Below are some entries. Copy each line that holds the string "Stromanbieter".

# RECORDS SUPPLIED
^^^^^^^^^^^^^^^^

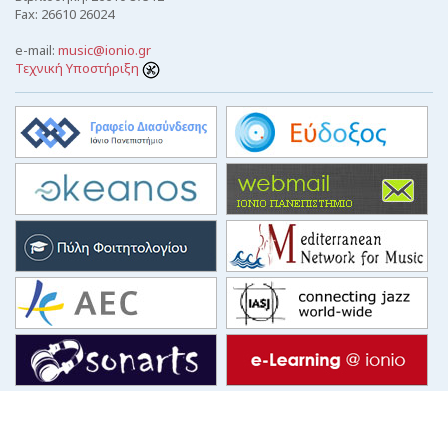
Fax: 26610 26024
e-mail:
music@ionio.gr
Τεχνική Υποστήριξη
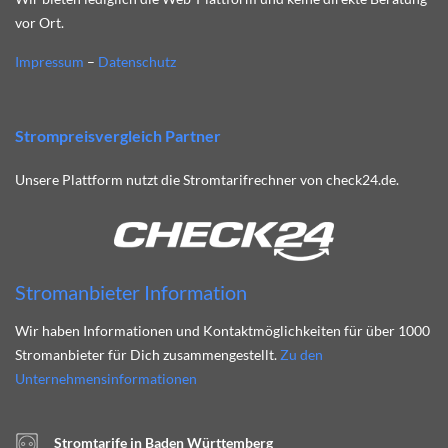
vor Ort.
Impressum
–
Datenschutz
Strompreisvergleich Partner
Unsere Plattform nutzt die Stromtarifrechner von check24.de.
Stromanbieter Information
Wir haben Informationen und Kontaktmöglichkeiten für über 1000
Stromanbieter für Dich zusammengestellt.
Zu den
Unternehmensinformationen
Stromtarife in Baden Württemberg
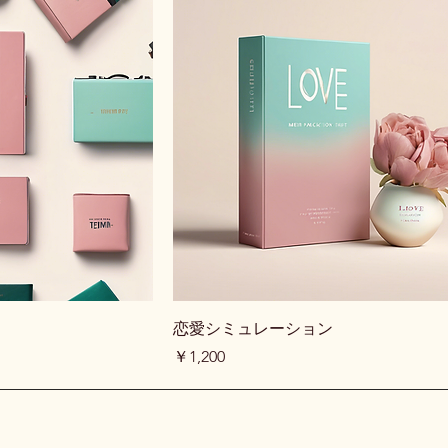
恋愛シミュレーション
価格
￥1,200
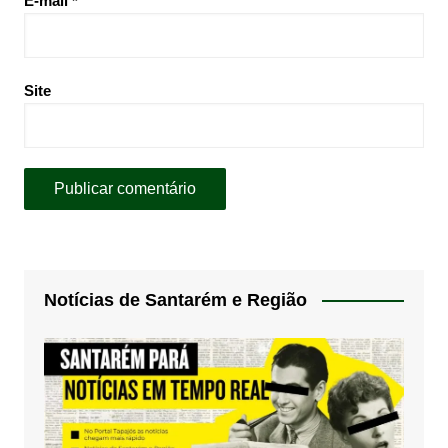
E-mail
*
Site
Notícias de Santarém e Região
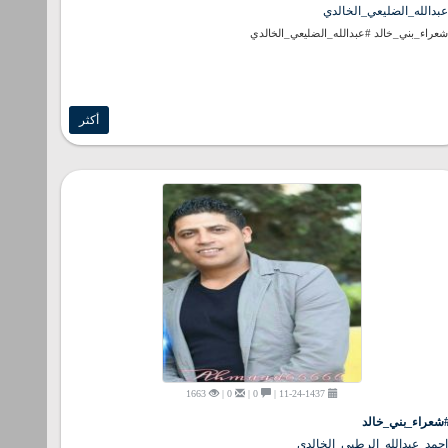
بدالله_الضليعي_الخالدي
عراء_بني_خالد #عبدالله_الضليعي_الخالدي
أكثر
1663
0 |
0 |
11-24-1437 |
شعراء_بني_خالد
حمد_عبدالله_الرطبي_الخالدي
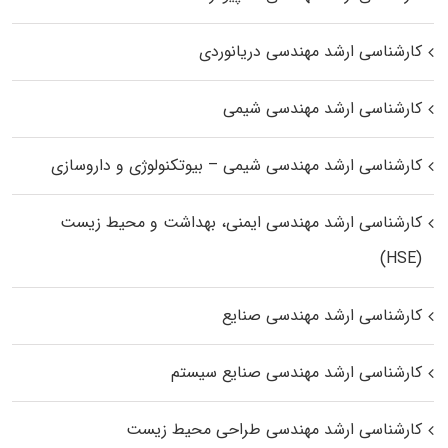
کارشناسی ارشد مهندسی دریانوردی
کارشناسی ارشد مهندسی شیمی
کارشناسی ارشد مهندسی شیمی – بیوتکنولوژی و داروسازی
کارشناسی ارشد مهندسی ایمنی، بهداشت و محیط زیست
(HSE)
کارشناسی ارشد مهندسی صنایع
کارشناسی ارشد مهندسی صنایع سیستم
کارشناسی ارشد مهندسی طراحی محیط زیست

^^^^^^^^^^^^^^^^

# ANSWER BOX
Stromanbieter Information
Stromanbieter für Dich zusammengestellt.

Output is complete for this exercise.